Sites of Worship, Sites of Resistance

After Christchurch, communities of faith must fight white supremacy with solidarity.

Rebecca Pierce
March 19, 2019
New Zealand
Women leaving flowers for Christchurch mosque shootings victims near the Al Noor Mosque. Photo: Luis Alejandro Apiolaza/Wikimedia

WITH THE HORRIFIC MASSACRE of at least 50 Muslims in two mosques in Christchurch, New Zealand, the world is once again shaken by white supremacist mass violence. Many of the victims were refugees and migrants, targeted specifically because the killer saw them as outsiders in the white Christian settler society he claimed to be protecting.

This attack in Aotearoa (the indigenous name of New Zealand) is heartbreakingly familiar to all communities targeted by white supremacy, but it is also a specific product of the normalization of anti-Muslim hate throughout the Western world. The killer cited both Donald Trump and other white supremacist shooters as his inspiration. In the aftermath of the shooting, politicians like Australian Senator Fraser Anning have simultaneously condemned the killer while normalizing his Islamophobic animus as a reasonable concern. Trump himself seems more upset about Fox News’s suspension of Judge Jeanine Pirro over her Islamophobic comments than he is about the mass murder of Muslims.

Meanwhile, Muslims are forced to grapple with the fact that the militarized police sent to protect their most sacred spaces are part of the same surveillance state that targets them on a daily basis. And many of the governments now sending their condolences are also responsible for the wars and the humanitarian and ecological crises that forced people to flee their homelands in the first place.

As American Jews show solidarity with the Muslims of Christchurch and share in their pain, we must grapple with the ways some who presume to speak for us have enabled this violence. Many members of our community have vocally supported America’s wars in the Muslim world, or aligned themselves with politicians and organizations that claim to protect Jews while defaming Muslims. Many have stood by Israel even as Benjamin Netanyahu welcomes the Kahanist movement into his coalition—the group responsible for the 1994 massacre at the Ibrahimi mosque in Hebron—and despite the inhuman siege of Gaza and the daily humiliations of Palestinians in the occupied West Bank. We must speak out against the day-to-day incitement that is far too often carried out in our name.

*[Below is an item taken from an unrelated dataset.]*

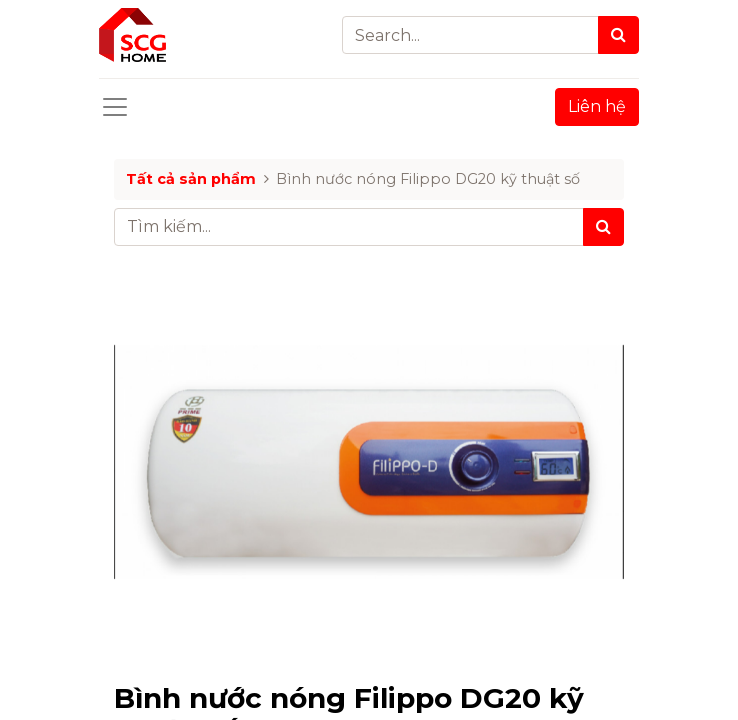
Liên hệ (597, 106)
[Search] (618, 35)
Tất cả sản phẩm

As Jews, we must understand white supremacists as an enemy we share in common with Muslims. We know what it means to be attacked while praying. In recent memory, white supremacist violence has targeted mosques, synagogues, Sikh gurdwaras and Black churches in the US and around the world. There is a reason the hateful choose such an intimate and harrowing form of violence. These are violations not only of innocent lives but of the oneness of all things experienced in the act of worship.

For many people, places of worship are the most important sources of community and comfort that exist outside the home. The message to the communities victimized by these attacks is that they will never be free, they will never be safe, and they will never be accepted by society. It is a way of enforcing artificial lines of division, conquering the difference that so threatens the white supremacist worldview.

But religious spaces aren’t just vulnerable targets; they are also sites of resistance. The Emanuel African Methodist Episcopal Church attacked in the 2015 Charleston shooting was founded in the 1810s in resistance to anti-Black racism of the city’s churches. It is part of the AME denomination, created to provide a spiritual home for free Black people and slaves seeking a faith community outside white Christian hegemony. Similarly, the Tree of Life Synagogue in Pittsburgh was targeted due to its work with HIAS, an organization first formed to bring Jewish refugees to the US that now serves displaced people of all faiths. The killer in Pittsburgh espoused far-right conspiracy theories that treat Jews as outsiders seeking to destabilize white America.

These sacred places where we are most vulnerable are also where we are strongest. When our faith communities come under attack, we can resist this violence by holding on to the principles they teach us. In Christchurch, as in Charleston, the shooter was greeted with words of welcome before he began his attack. The community he sought to violate was one that reflexively welcomed the stranger.

All that is left to do in the face of such brutality is to remain open and loving as we commit to protecting each other. We must refuse the call of fear and hate, while also refusing complacency in the face of terror, incitement, racist policies, imperialism, and all the other systems upholding Islamophobia and white supremacy. We cannot bring back the lives lost to the horrors of white supremacist violence, but we can, and in fact we must, make the fight against it a daily practice, for the sake of our neighbors as well as ourselves.

Rebecca Pierce is a Black and Jewish filmmaker and writer from San Francisco and a contributing writer for Jewish Currents. Her writing has been published in The New Republic, The Forward, The Nation, and +972 Magazine.